Yao Xin, Li Enlang, Chen Yimin, Guo Jiawei, Huang Kecheng, Tang Fengxiao, Zhao Ming
School of Computer Science and Engineering, Central South University, Changsha, 410083, Hunan, China.
School of Computer Science and Engineering, Central South University, Changsha, 410083, Hunan, China.
Neural Netw. 2025 Nov;191:107829. doi: 10.1016/j.neunet.2025.107829. Epub 2025 Jul 3.

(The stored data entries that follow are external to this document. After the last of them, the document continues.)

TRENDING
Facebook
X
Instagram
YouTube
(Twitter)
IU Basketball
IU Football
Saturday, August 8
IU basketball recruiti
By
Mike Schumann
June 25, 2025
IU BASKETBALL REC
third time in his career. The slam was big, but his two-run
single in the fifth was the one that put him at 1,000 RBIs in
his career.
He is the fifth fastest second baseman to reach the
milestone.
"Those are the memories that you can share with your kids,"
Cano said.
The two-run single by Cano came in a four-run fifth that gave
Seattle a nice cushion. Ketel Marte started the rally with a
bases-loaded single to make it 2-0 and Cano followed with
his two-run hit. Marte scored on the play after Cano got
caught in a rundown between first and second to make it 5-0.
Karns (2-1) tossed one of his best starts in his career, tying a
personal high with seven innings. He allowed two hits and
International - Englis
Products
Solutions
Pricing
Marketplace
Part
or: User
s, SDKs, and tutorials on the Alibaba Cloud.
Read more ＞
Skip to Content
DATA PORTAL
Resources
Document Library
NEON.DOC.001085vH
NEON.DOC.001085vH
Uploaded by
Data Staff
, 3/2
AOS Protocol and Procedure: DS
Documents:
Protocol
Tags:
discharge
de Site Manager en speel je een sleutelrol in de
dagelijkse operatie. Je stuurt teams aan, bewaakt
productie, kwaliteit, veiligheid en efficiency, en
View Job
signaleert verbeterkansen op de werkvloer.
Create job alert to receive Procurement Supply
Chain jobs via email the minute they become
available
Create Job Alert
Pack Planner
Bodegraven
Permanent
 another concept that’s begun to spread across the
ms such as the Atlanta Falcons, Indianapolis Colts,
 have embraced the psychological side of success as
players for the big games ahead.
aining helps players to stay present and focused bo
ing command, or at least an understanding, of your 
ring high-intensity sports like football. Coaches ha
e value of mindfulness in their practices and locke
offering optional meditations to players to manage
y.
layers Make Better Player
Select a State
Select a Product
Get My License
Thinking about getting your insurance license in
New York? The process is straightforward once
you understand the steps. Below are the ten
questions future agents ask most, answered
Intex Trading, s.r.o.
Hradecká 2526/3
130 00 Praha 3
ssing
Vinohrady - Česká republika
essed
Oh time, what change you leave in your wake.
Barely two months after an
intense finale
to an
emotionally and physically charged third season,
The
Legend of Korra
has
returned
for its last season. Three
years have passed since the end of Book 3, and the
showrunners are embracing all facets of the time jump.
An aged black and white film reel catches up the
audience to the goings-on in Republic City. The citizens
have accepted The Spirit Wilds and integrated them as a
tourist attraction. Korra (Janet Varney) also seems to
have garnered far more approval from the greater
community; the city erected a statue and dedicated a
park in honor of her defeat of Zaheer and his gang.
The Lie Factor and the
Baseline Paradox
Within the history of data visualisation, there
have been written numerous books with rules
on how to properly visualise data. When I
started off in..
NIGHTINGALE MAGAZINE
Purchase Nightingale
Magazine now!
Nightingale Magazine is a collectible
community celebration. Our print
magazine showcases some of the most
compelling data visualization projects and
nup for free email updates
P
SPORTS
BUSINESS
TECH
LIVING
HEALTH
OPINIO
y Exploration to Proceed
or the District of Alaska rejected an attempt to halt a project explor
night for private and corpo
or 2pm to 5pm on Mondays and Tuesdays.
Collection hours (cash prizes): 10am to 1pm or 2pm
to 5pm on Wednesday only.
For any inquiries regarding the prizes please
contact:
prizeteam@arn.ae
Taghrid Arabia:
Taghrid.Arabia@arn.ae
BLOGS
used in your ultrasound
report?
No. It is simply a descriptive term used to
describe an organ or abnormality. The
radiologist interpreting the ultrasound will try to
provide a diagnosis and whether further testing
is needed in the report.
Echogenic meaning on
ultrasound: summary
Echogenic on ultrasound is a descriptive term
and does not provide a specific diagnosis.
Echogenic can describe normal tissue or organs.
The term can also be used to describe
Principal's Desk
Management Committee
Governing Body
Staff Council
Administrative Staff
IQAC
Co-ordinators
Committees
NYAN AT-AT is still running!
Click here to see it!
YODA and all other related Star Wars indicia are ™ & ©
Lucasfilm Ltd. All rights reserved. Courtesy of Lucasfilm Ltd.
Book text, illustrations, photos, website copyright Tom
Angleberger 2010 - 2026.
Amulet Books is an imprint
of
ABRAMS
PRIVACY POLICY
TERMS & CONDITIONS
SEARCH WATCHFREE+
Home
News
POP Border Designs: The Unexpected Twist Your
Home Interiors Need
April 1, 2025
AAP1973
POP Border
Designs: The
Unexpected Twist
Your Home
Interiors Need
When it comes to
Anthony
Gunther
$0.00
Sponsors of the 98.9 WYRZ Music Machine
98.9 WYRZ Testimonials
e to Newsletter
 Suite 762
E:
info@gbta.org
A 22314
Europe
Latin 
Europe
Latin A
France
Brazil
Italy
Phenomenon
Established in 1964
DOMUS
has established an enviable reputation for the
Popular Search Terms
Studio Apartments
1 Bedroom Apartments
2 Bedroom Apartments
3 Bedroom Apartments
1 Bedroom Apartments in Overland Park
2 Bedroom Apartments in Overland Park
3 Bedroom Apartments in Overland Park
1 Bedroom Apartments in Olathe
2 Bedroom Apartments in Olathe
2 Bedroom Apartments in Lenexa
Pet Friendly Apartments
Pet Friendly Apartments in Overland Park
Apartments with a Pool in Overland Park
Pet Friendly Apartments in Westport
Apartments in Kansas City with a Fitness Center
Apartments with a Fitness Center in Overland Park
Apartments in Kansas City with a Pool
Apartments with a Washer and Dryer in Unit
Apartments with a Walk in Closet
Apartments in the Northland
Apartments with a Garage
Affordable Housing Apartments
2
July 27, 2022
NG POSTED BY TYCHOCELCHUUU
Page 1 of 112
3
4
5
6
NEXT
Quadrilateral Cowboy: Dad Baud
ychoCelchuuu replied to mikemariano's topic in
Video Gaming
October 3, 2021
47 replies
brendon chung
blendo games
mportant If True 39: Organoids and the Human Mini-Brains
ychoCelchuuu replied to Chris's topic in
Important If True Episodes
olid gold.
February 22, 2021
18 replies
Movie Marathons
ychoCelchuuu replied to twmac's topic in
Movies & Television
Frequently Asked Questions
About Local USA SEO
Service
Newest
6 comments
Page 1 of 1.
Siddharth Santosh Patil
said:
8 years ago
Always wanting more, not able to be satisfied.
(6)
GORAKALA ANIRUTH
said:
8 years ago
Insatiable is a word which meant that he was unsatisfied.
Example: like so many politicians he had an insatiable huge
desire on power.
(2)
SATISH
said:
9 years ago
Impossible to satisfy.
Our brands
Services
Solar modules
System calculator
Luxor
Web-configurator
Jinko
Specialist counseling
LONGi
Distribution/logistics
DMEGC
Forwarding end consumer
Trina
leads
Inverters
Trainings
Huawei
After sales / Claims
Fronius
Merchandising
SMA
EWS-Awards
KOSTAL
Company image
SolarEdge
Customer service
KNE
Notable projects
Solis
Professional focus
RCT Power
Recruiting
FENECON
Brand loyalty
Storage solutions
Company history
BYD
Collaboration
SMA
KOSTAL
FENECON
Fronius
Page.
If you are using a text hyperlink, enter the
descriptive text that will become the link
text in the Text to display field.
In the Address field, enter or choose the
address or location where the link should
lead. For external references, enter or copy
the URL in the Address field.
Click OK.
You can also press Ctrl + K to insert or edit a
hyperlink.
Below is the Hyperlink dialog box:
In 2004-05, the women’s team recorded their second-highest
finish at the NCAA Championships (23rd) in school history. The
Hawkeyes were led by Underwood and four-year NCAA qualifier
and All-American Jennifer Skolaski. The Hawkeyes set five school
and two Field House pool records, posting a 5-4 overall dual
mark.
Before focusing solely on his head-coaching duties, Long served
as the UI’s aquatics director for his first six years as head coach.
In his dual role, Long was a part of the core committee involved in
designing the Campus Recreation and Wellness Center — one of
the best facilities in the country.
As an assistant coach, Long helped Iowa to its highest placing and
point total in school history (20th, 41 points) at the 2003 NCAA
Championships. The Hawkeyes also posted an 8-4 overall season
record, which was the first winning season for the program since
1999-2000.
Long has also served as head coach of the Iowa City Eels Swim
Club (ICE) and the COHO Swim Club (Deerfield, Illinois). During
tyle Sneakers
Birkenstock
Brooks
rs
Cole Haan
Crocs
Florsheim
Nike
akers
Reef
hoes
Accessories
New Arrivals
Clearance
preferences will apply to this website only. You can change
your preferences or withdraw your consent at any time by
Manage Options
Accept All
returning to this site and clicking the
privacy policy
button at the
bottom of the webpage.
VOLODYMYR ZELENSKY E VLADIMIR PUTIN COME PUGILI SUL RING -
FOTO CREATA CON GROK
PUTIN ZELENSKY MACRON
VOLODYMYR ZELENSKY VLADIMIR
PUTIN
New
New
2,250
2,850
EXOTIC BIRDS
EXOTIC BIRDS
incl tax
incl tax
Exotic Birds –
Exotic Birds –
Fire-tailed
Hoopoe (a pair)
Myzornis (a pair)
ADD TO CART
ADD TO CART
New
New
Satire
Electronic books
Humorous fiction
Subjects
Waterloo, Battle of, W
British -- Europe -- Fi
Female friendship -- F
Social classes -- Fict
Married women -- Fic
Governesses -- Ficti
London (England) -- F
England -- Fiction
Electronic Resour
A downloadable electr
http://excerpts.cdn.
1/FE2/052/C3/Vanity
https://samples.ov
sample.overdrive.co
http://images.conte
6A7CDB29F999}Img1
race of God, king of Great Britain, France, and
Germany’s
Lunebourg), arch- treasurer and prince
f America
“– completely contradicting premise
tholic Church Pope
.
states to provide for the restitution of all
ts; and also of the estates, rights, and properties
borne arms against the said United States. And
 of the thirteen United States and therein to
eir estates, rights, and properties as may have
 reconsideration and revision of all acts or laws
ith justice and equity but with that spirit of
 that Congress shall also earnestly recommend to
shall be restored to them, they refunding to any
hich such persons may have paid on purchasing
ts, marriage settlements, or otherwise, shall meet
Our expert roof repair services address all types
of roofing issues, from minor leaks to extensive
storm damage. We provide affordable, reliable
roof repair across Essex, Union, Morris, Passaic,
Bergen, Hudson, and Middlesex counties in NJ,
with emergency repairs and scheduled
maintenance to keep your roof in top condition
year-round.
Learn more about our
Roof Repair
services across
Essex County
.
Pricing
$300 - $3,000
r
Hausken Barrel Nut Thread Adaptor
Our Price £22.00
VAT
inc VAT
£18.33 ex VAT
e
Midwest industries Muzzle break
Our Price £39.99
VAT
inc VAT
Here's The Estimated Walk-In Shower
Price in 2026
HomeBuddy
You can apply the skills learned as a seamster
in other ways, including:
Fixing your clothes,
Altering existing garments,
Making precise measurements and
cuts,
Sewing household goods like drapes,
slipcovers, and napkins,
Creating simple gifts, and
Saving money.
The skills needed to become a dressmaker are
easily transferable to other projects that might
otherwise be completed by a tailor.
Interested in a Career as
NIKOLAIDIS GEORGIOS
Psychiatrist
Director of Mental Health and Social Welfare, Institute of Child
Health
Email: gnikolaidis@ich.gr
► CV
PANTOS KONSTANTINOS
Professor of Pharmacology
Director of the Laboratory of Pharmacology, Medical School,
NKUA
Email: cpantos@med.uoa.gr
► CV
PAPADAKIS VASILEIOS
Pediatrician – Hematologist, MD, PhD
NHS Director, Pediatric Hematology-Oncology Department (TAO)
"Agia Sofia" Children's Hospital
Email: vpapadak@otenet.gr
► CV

Massive videos are released every day particularly through video-focused social media apps like TikTok. This trend has fostered the quick emergence of video retrieval systems, which provide video retrieval services using machine learning techniques. Adversarial example (AE) attacks have been shown to be effective on such systems by perturbing an unaltered video subtly to induce false retrieval results. Such AE attacks can be easily detected because the adversarial perturbations are all over pixels and frames. In this paper, we propose DUO, a stealthy targeted black-box AE attack which uses DUal search Over frame-pixel to generate sparse perturbations and improve stealthiness and query efficiency. DUO is driven by three observations: only "key video frames" decide the model predictions, and different pixels and frames contribute far differently to AEs, and pixels in a frame exhibit locality. Subsequently we propose two AE attacks: DUO featuring pixel sparsity and DUO featuring group sparsity. Our sequential attack pipeline consists of two components, i.e., SparseTransfer and SparseQuery. In effect, DUO utilizes SparseTransfer to generate initial perturbations and then SparseQuery to further rectify them. Meanwhile, DUO focuses on individual pixels, whereas DUO targets groups of pixels. Extensive evaluations on two popular datasets confirm the improved stealthiness and efficacy of DUO over existing AE attacks on video retrieval systems. Particularly, DUO can achieve higher precision while significantly reducing adversarial perturbations by more than ×100 than state-of-the-art, and DUO is with more than ×10 fewer queries.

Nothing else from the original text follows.